I'm a member of Project Vox, a federally funded advocacy group whose goal is to reduce the stigma connected with addiction and to advocate for treatment of the addicted.

I am also a recovering addict. Because when I "hit my bottom," (got sick, scared and desperate enough to ask for help), help was available to me, I haven't had to take a drug or a drink in a little more than 10 years.

As your report points out, the problem of drugs and addiction is not going away, but the solution is. Imprisonment isn't the answer, either: lock up an addict, release an addict. What too many people don't know, however, is that treatment works. I am living evidence of that, and I am only one of millions.

There is a very large and, up until now, very quiet community of recovering people in this country. We are everywhere. We work in the nation's factories, teach in schools, practice law and medicine, preach from the nation's pulpits, and own businesses. In other words, we get up, suit up and show up. We raise families, work, pay taxes and vote.
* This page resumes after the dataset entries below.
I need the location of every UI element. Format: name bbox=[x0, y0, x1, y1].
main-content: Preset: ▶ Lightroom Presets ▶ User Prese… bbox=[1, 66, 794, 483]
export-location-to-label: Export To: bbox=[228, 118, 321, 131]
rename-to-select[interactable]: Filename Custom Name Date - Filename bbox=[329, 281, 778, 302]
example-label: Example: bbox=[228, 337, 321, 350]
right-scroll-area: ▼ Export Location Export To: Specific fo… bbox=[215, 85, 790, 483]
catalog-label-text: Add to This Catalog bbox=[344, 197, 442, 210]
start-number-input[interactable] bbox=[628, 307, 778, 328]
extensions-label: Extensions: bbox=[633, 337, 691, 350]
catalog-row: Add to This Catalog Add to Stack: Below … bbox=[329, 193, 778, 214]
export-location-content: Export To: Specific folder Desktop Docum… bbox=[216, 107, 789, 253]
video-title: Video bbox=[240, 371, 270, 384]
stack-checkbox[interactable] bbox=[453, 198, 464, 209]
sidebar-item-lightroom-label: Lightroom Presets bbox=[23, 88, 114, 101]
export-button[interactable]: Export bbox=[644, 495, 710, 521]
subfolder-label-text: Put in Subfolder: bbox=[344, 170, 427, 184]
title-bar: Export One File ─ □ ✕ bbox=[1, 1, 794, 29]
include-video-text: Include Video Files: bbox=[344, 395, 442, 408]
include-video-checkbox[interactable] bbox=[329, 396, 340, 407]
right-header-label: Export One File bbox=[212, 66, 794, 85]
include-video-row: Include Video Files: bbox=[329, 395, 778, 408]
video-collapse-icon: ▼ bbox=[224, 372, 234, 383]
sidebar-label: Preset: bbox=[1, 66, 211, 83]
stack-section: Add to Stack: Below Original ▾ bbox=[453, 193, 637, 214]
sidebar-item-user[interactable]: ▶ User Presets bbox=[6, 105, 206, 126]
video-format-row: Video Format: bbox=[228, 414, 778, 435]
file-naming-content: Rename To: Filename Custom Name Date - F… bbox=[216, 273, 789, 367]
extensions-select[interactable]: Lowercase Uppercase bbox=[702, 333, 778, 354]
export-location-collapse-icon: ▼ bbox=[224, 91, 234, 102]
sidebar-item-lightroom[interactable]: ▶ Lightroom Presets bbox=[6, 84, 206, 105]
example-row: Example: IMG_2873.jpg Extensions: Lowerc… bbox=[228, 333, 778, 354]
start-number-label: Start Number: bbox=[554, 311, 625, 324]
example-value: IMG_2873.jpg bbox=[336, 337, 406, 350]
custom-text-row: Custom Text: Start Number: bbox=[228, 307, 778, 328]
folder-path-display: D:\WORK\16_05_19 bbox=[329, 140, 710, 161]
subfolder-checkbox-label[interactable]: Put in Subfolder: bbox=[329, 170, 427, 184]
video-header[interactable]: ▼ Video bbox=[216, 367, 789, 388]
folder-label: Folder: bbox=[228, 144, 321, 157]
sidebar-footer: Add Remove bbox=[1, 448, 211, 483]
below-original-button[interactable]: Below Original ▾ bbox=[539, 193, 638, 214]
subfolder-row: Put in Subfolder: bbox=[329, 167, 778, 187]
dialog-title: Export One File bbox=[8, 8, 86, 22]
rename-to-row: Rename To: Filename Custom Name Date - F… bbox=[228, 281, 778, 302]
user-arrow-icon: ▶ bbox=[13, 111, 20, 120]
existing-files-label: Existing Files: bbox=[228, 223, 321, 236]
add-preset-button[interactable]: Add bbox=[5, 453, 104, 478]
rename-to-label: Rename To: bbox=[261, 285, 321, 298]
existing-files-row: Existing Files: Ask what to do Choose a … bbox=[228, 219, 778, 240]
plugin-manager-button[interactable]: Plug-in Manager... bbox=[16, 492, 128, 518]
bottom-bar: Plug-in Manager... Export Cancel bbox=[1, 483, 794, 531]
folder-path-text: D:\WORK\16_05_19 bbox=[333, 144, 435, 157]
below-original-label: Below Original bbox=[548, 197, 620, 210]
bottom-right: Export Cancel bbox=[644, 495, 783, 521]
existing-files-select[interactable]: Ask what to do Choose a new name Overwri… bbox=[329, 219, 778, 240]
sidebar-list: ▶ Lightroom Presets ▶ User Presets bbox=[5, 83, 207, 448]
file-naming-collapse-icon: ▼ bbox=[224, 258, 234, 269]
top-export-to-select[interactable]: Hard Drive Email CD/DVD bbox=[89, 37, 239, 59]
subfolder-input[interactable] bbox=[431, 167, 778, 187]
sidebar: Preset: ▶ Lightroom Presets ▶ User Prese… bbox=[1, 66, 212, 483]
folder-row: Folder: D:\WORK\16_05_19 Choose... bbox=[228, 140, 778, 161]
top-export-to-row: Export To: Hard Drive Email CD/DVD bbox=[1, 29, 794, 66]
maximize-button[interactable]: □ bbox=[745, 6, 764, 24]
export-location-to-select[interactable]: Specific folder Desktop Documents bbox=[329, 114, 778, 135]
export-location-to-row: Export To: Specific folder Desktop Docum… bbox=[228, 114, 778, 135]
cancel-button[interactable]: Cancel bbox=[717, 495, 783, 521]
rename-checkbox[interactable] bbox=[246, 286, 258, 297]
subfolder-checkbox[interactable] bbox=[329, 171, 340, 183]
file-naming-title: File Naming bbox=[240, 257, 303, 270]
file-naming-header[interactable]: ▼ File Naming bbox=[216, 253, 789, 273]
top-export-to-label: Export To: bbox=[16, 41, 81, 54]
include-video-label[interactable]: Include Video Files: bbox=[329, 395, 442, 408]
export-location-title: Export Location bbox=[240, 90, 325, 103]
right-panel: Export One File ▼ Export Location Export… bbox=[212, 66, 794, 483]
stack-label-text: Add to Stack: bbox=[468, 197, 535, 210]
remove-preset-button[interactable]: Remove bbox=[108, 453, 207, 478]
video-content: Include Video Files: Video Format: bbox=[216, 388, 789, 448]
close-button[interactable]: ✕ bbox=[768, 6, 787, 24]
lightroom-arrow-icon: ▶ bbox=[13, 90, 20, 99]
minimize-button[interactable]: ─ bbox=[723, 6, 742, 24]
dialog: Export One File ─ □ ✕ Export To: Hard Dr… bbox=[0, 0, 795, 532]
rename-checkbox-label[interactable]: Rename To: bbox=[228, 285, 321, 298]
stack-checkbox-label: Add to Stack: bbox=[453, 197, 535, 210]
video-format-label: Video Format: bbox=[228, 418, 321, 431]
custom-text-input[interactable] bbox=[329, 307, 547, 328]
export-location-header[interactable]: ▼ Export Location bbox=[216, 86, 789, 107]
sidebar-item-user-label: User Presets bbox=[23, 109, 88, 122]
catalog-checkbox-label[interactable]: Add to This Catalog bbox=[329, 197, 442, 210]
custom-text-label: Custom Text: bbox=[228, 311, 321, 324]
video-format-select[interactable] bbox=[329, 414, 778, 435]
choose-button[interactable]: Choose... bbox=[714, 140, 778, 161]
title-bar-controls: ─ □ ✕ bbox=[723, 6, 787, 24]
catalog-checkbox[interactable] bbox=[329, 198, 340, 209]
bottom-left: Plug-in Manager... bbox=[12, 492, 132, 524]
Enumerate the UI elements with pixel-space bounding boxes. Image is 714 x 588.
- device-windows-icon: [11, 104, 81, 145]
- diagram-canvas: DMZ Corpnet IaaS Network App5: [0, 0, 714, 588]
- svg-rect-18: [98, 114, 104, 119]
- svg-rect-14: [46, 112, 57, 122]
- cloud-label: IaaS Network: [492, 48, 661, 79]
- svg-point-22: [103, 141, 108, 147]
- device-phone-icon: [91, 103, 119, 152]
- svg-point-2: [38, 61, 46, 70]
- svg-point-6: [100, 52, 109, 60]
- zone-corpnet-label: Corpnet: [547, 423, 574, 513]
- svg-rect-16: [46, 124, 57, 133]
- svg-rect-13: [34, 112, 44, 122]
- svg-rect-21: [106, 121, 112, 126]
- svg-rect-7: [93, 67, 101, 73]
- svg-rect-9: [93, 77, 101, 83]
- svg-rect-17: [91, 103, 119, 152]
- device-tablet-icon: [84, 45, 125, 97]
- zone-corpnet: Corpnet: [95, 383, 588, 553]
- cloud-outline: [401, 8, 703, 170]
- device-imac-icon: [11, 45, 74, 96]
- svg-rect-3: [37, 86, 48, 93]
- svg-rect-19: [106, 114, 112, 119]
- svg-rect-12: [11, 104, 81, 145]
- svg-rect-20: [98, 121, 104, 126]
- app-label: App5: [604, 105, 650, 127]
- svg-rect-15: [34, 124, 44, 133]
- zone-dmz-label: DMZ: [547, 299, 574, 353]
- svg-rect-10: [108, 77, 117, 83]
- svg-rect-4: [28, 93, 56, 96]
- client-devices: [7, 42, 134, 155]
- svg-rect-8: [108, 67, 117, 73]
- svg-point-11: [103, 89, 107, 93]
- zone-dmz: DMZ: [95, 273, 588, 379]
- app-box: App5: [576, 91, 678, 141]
Why have we been so quiet?

Because of the stigma. Because so many people still equate the person addicted to alcohol and other drugs with the derelict sleeping in the gutter. Because addiction is still perceived as a behavior rather than a disease. Because surveys of employers show that they still prefer not to hire workers who have been treated for addictions.

Therefore, those of us who are functioning, recovering persons are speaking up. We are saying that this, too, is what an addict looks like. We are educating our lawmakers and insurance providers to the fact that treatment works where incarceration does not, and that treatment is much more cost effective.

I agree that the only answer to the drug war is to reduce or eliminate the demand. But punishing the addicted rather than treating them for their disease is not the answer.